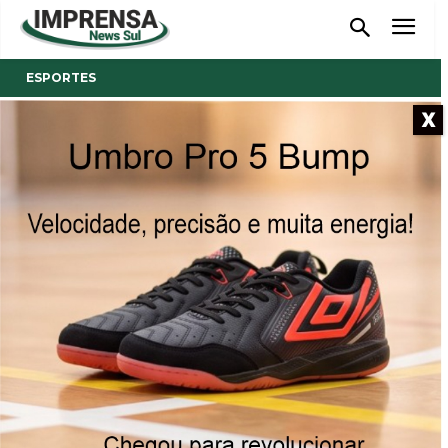
ESPORTES
X
- Anúncio -
Tigre avança na Copa do
Brasil
O Tigre enfrentou o Operário Várzea-Grandense na
noite desta quarta-feira (28/02), e empatou em 0 a 0.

________

### REQUIRED WORK
Output the data above without changes, apart from leaving out the pictures.

### TASK SOLUTION
ESPORTES
X
- Anúncio -
Tigre avança na Copa do
Brasil
O Tigre enfrentou o Operário Várzea-Grandense na
noite desta quarta-feira (28/02), e empatou em 0 a 0.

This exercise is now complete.